Qui est l’homme qui tombe ?

« Ce n’est pas mon père. » Cathrine Hernández, fille de Norberto Hernández, décédé le 11 septembre 2001, était en colère. Une journaliste s’est présentée aux funérailles de son père bien-aimé, qui ont eu lieu quelques semaines après l’attentat terroriste. Il souhaitait montrer des photos du Falling Man à l’adolescente, à ses deux sœurs et à sa mère. Outrée, Cathrine Hernandez l’a renvoyé.

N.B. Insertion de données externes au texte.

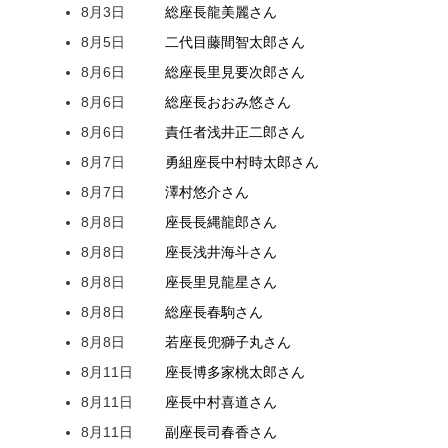
8月3日
総座長
龍
美麗
さん
8月5日
二代目
藤間
智太郎
さん
8月6日
総座長
里見
要次郎
さん
8月6日
総座長
おおみ
悠
さん
8月6日
責任者
浅井
正二郎
さん
8月7日
勇組座長
中村
時太郎
さん
8月7日
澤村
悠介
さん
8月8日
座長
長縄
龍郎
さん
8月8日
座長
浅井
海斗
さん
8月8日
座長
里見
龍星
さん
8月8日
総座長
春駒
さん
8月8日
若座長
兜
獅子丸
さん
8月11日
座長
博多家
桃太郎
さん
8月11日
座長
中村
喜道
さん
8月11日
副座長
司
春香
さん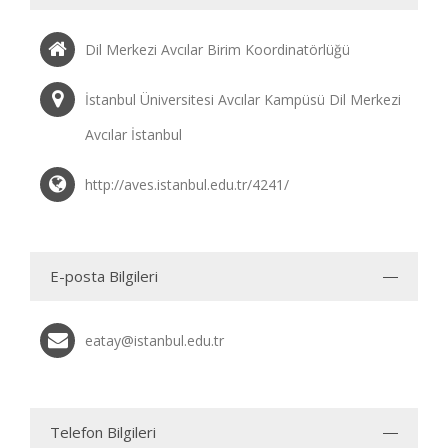
Dil Merkezi Avcılar Birim Koordinatörlüğü
İstanbul Üniversitesi Avcılar Kampüsü Dil Merkezi
Avcılar İstanbul
http://aves.istanbul.edu.tr/4241/
E-posta Bilgileri
eatay@istanbul.edu.tr
Telefon Bilgileri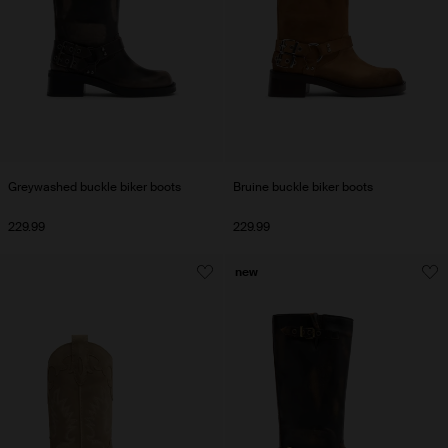
Greywashed buckle biker boots
Bruine buckle biker boots
229.99
229.99
new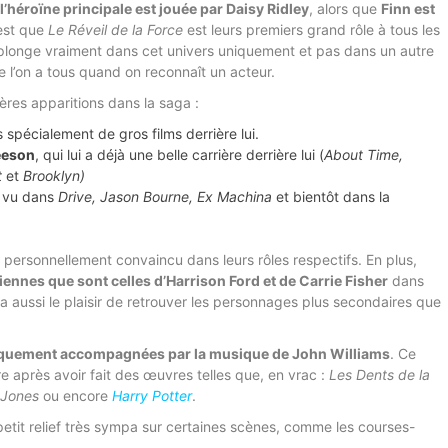
l’héroïne principale est jouée par Daisy Ridley
, alors que
Finn est
’est que
Le Réveil de la Force
est leurs premiers grand rôle à tous les
 plonge vraiment dans cet univers uniquement et pas dans un autre
ue l’on a tous quand on reconnaît un acteur.
ères apparitions dans la saga :
s spécialement de gros films derrière lui.
eeson
, qui lui a déjà une belle carrière derrière lui (
About Time,
t
et
Brooklyn)
à vu dans
Drive, Jason Bourne, Ex Machina
et bientôt dans la
 personnellement convaincu dans leurs rôles respectifs. En plus,
iennes que sont celles d’Harrison Ford et de Carrie Fisher
dans
 a aussi le plaisir de retrouver les personnages plus secondaires que
fiquement accompagnées par la musique de John Williams
. Ce
 après avoir fait des œuvres telles que, en vrac :
Les Dents de la
 Jones
ou encore
Harry Potter
.
etit relief très sympa sur certaines scènes, comme les courses-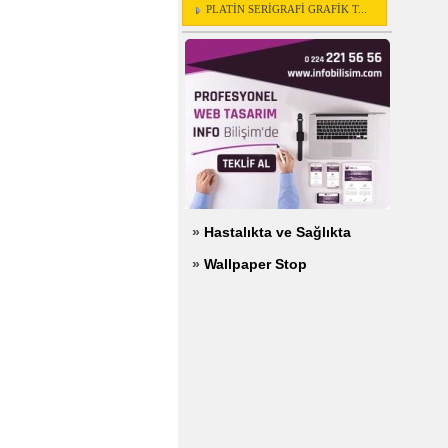
PLATİN SERİGRAFİ GRAFİK T...
»
Hastalıkta ve Sağlıkta
»
Wallpaper Stop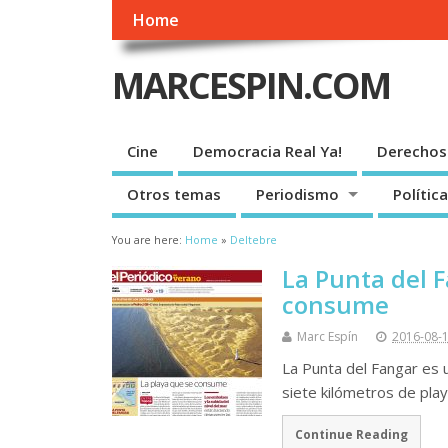
Home
MARCESPIN.COM
Cine
Democracia Real Ya!
Derechos
Otros temas
Periodismo
Política
You are here:
Home
»
Deltebre
La Punta del F
consume
Marc Espín
2016-08-
La Punta del Fangar es
siete kilómetros de pla
Continue Reading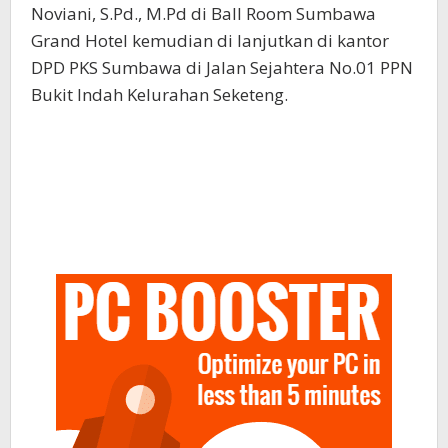
Noviani, S.Pd., M.Pd di Ball Room Sumbawa
Grand Hotel kemudian di lanjutkan di kantor
DPD PKS Sumbawa di Jalan Sejahtera No.01 PPN
Bukit Indah Kelurahan Seketeng.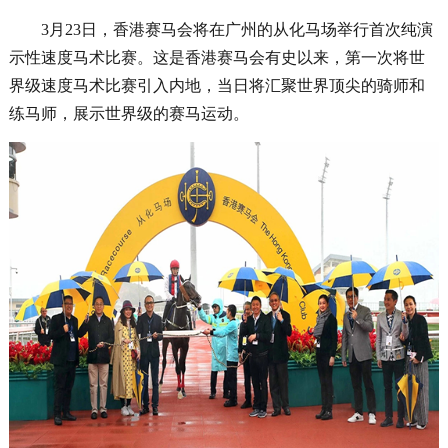
3月23日，香港赛马会将在广州的从化马场举行首次纯演
示性速度马术比赛。这是香港赛马会有史以来，第一次将世
界级速度马术比赛引入内地，当日将汇聚世界顶尖的骑师和
练马师，展示世界级的赛马运动。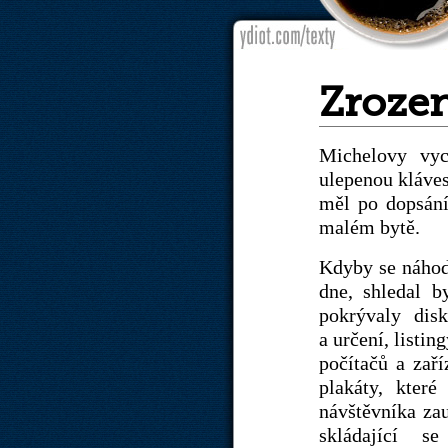
Zrozen
Michelovy vyc
ulepenou kláves
měl po dopsání
malém bytě.
Kdyby se náhodn
dne, shledal b
pokrývaly dis
a určení, listi
počítačů a zaří
plakáty, kter
návštěvníka za
skládající s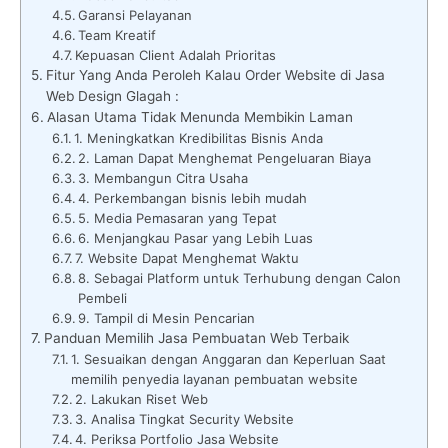
Garansi Pelayanan
Team Kreatif
Kepuasan Client Adalah Prioritas
Fitur Yang Anda Peroleh Kalau Order Website di Jasa
Web Design Glagah :
Alasan Utama Tidak Menunda Membikin Laman
1. Meningkatkan Kredibilitas Bisnis Anda
2. Laman Dapat Menghemat Pengeluaran Biaya
3. Membangun Citra Usaha
4. Perkembangan bisnis lebih mudah
5. Media Pemasaran yang Tepat
6. Menjangkau Pasar yang Lebih Luas
7. Website Dapat Menghemat Waktu
8. Sebagai Platform untuk Terhubung dengan Calon
Pembeli
9. Tampil di Mesin Pencarian
Panduan Memilih Jasa Pembuatan Web Terbaik
1. Sesuaikan dengan Anggaran dan Keperluan Saat
memilih penyedia layanan pembuatan website
2. Lakukan Riset Web
3. Analisa Tingkat Security Website
4. Periksa Portfolio Jasa Website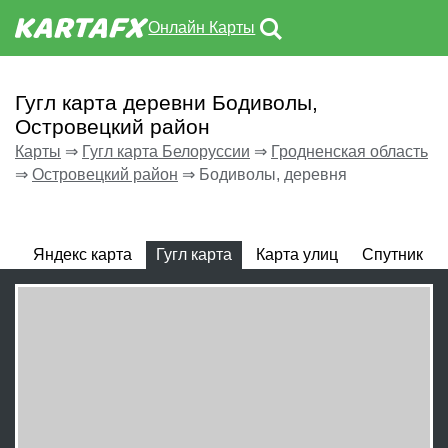
Онлайн Карты
Гугл карта деревни Бодиволы,
Островецкий район
Карты
⇒
Гугл карта Белоруссии
⇒
Гродненская область
⇒
Островецкий район
⇒
Бодиволы, деревня
Яндекс карта
Гугл карта
Карта улиц
Спутник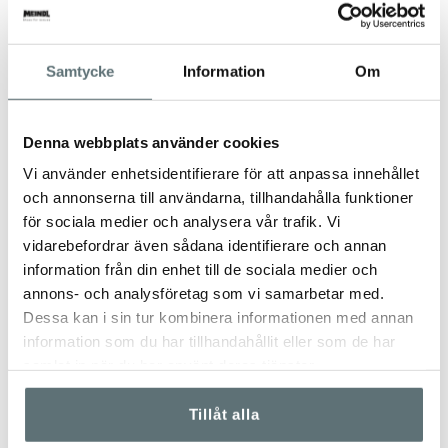
TRUSTPILOT-OMDÖMEN
Samtycke
Information
Om
Denna webbplats använder cookies
ANDRA TITTADE OCKSÅ PÅ
Vi använder enhetsidentifierare för att anpassa innehållet
och annonserna till användarna, tillhandahålla funktioner
för sociala medier och analysera vår trafik. Vi
vidarebefordrar även sådana identifierare och annan
information från din enhet till de sociala medier och
annons- och analysföretag som vi samarbetar med.
Dessa kan i sin tur kombinera informationen med annan
information som du har tillhandahållit eller som de har
samlat in när du har använt deras tjänster.
Tillåt alla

À cette époque, l’image de l’homme tombant comme une flèche entre les tours nord et sud du World Trade Center était déjà devenue emblématique. Les journaux du monde entier l’avaient imprimé et des spécialistes avaient affiné la photo pour mettre en valeur les traits de l’homme qui l’avait abattu. Les journalistes ont alors tenté de clarifier son identité. L’un d’eux était tombé sur l’avis de disparition de la famille Hernandez à Times Square, l’un des milliers qui tapissaient les rues de New York à l’époque. À première vue, tout allait bien : Norberto avait une barbiche, il était d’origine sud-américaine, grand et majestueux. L’homme de 42 ans travaillait comme chef de desserts au Windows of the World, le restaurant situé au sommet de la tour Nord, ce jour-là de septembre.

Pour beaucoup, Falling Man incarnait un héros rebelle. C’était quelqu’un qui avait choisi de ne pas être brûlé vif et de faire un saut volontaire dans la mort. Mais pour beaucoup d’autres, les quelque 200 personnes qui se sont jetées des étages supérieurs après l’impact des deux avions n’étaient que de lâches suicides. Pendant des années, la famille de Norberto Hernández a refusé de croire qu’il était le Falling Man, même si le reste du monde y voyait une certitude. « Mon père a essayé de venir chez nous. Il savait qu’en sautant par la fenêtre, c’était impossible », a déclaré sa fille Catherine dans le documentaire télévisé de 2006 « 9/11 : The Falling Man ». Elle avait lu sur Internet des choses terribles sur son père : « On disait qu’il était allé en enfer, directement dans les bras du diable. » Les Hernandez sont une famille religieuse.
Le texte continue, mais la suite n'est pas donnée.